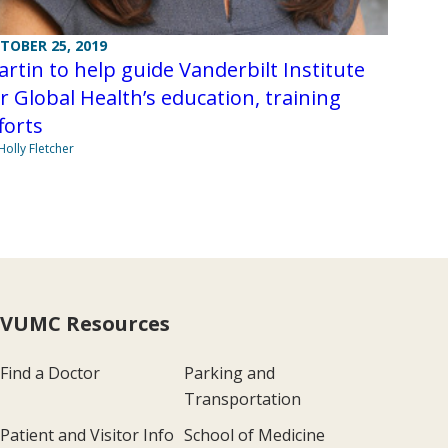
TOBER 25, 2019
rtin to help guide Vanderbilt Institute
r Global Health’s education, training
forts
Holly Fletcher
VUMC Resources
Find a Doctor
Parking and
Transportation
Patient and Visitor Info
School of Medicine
********************
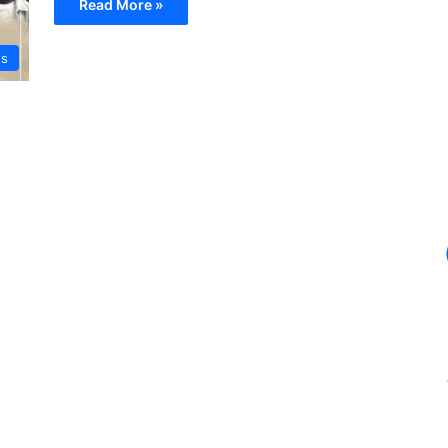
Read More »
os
********************
Could you return exactly the lines above from the line with "TOBER 25, 2019" to the line with "School of Medicine", both included, and nothing else?

TOBER 25, 2019
rtin to help guide Vanderbilt Institute
r Global Health’s education, training
forts
Holly Fletcher
VUMC Resources
Find a Doctor
Parking and
Transportation
Patient and Visitor Info
School of Medicine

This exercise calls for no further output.